3. The method according to claim 2, characterized in that, In step S4, the execution data includes at least one of fault location accuracy, process execution success rate, and average process time. And / or, in step S4, the preset index is at least one of the following: fault location accuracy threshold, process execution success rate threshold, and average process time threshold.

4. The method according to claim 1, characterized in that, In step S1, the collected system information includes one or more of the following: system logs, operational alarms, performance indicators, and configuration information. And / or, in step S1, the abnormal event includes at least one of network interruption, buffer full, service process abnormality, data acquisition timeout, or data quality abnormality.

5. The method according to claim 1, characterized in that, In step S2, the graphical configuration interface is a visual logic orchestration interface, which is used to construct a fault analysis process with a sequential order by dragging and dropping fault cause model icons and establishing connection lines.

6. The method according to claim 1, characterized in that, In step S3, the abnormal events associated with the fault cause model in the fault analysis process are verified, including: Based on the correlation in the fault cause model, the corresponding real-time acquisition system information is automatically obtained; Based on the verification rules in the fault cause model, determine whether the corresponding abnormal event has occurred according to the real-time collected system information. If the corresponding abnormal event is determined to have occurred, the corresponding fault location result is output and the process is terminated. If it is determined that none of the abnormal events associated with all fault cause models in the fault analysis process have occurred, an analysis failure indication will be output.

7. A model-based fault analysis device for power control systems, characterized in that, Including processor and storage media; The storage medium is used to store instructions; The processor is configured to operate according to the instructions to perform the method according to any one of claims 1 to 6.

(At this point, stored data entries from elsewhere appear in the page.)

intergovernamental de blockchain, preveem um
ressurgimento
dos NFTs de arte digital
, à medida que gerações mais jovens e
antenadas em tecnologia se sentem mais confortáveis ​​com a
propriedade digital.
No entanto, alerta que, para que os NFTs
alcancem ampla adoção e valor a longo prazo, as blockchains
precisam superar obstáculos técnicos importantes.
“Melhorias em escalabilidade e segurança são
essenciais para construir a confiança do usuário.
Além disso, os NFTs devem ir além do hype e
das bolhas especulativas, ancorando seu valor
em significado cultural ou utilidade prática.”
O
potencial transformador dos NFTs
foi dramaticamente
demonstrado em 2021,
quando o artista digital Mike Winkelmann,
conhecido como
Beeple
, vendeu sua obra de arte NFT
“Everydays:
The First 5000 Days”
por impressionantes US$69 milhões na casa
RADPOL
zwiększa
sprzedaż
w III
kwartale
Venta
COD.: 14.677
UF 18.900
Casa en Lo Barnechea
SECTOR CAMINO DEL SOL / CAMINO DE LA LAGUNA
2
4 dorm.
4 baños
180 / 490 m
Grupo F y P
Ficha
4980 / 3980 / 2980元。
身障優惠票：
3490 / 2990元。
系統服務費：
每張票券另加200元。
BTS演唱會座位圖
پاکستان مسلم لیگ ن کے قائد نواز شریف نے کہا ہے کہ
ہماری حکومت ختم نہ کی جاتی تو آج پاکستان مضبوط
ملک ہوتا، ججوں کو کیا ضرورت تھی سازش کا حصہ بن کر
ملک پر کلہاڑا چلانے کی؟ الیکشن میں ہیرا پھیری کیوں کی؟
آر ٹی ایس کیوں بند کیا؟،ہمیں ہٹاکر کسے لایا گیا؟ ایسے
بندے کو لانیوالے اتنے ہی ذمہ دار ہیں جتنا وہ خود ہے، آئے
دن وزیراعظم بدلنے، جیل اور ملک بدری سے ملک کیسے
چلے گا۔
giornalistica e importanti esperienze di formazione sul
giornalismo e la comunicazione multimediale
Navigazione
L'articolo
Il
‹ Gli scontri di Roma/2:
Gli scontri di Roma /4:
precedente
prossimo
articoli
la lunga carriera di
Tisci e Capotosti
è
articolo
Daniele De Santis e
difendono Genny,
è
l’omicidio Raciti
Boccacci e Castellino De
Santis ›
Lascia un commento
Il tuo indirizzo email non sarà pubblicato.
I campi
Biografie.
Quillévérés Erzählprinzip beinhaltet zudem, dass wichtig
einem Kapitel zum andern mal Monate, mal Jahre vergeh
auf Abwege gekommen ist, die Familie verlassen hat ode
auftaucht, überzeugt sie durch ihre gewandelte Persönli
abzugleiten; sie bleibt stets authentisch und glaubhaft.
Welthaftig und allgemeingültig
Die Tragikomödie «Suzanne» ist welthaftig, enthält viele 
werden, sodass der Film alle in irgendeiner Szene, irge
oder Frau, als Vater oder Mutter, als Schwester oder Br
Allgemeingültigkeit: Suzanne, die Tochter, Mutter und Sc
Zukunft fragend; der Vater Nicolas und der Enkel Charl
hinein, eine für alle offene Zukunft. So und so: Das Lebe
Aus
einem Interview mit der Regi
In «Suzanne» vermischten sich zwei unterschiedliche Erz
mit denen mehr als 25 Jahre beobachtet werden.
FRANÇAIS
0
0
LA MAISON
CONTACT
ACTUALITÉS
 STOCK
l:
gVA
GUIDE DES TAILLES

8. A model-based power control system for fault acquisition and analysis, characterized in that, include: At least one fault analysis device as described in claim 7; The data acquisition subsystem of the power control system is used to provide information from the data acquisition system; A communication network is used to establish a data interaction link between the fault analysis device and the acquisition subsystem to transmit acquisition system information and fault analysis instructions.

9. A computer-readable storage medium having a computer program stored thereon, characterized in that, When the computer program is executed by a processor, it implements the method according to any one of claims 1 to 6.

10. An electronic device comprising a memory and a processor, wherein the memory stores a computer program, characterized in that, When the processor executes the computer program, it implements the method according to any one of claims 1 to 6.